Transformer Upgrade Path: 2. Rotary Position Embedding, the Best of Both Worlds

Translated from Transformer升级之路:2、博采众长的旋转式位置编码 by Jianlin Su (苏剑林)

Mar 22, 2021

Translator's note (Opus 4.6): This is an English translation of Transformer升级之路:2、博采众长的旋转式位置编码 by Jianlin Su (苏剑林), originally published on March 23, 2021 on Scientific Spaces (科学空间). It is the second article in the "Transformer Upgrade Path" series. The translation preserves the author's first-person voice.


In the previous article, we gave a fairly detailed derivation and analysis of the original Sinusoidal position encoding. The overall impression is that Sinusoidal position encoding is "an absolute position encoding that wants to be a relative position encoding." Generally speaking, absolute position encodings are simple to implement and fast to compute, while relative position encodings directly capture relative position signals, align with our intuition, and often perform better in practice. It follows that if one could implement relative position encoding through an absolute position encoding, that would be "taking the best of all worlds" (博采众长) — "having one's cake and eating it too" (鱼与熊掌兼得). Sinusoidal position encoding vaguely achieves this, but not well enough.

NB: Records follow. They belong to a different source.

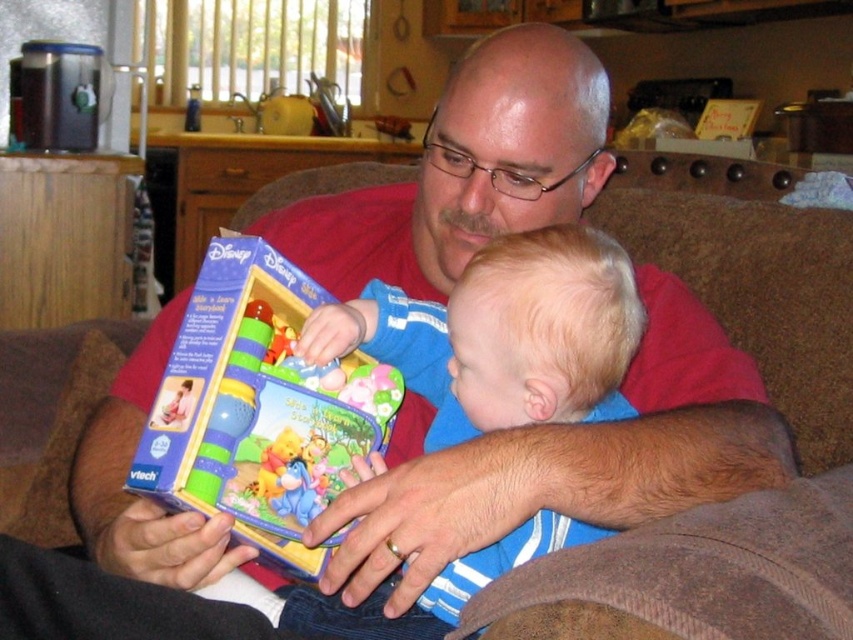 You are standing in the living room and see the adult and child interacting with the VTech learning toy box. Where is the blue striped shirt at center located relative to the point at coordinates (503,333)?

The blue striped shirt at center is located exactly at the coordinates (503,333).

Where is the blue striped shirt at center located in the image?

The blue striped shirt at center is located at point coordinates of approximately (503, 333).

You are a photographer standing in front of the scene. You want to take a photo of the blue striped shirt at center and the matte plastic toy at center. Which object should you focus on first if you want to capture both in the same frame without moving the camera?

The blue striped shirt at center is much taller than the matte plastic toy at center, so you should focus on the blue striped shirt at center first to ensure it is in clear view before adjusting the camera settings for the smaller toy.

This article introduces our self-developed Rotary Transformer (RoFormer) model, whose main modification is the application of Rotary Position Embedding (RoPE), which I conceived. This is a design that, in conjunction with the Attention mechanism, achieves "relative position encoding via the mechanism of absolute position encoding." Precisely because of this design, it is also currently the only relative position encoding that can be used with linear Attention.

RoFormer: https://github.com/ZhuiyiTechnology/roformer

Basic Idea

In the earlier article Transformer Position Encodings That Rack Researchers' Brains, we briefly introduced RoPE, calling it the "fusion-style" approach at the time. This article provides a more detailed account of its origin and properties. In RoPE, our starting point is "implementing relative position encoding through absolute position encoding." This approach has both theoretical elegance and practical utility — for instance, its extensibility to linear Attention is primarily due to this property.

To achieve this goal, we assume the following operations add absolute position information to \(\boldsymbol{q}\) and \(\boldsymbol{k}\):

\[ \tilde{\boldsymbol{q}}_m = \boldsymbol{f}(\boldsymbol{q}, m), \quad \tilde{\boldsymbol{k}}_n = \boldsymbol{f}(\boldsymbol{k}, n) \tag{1} \]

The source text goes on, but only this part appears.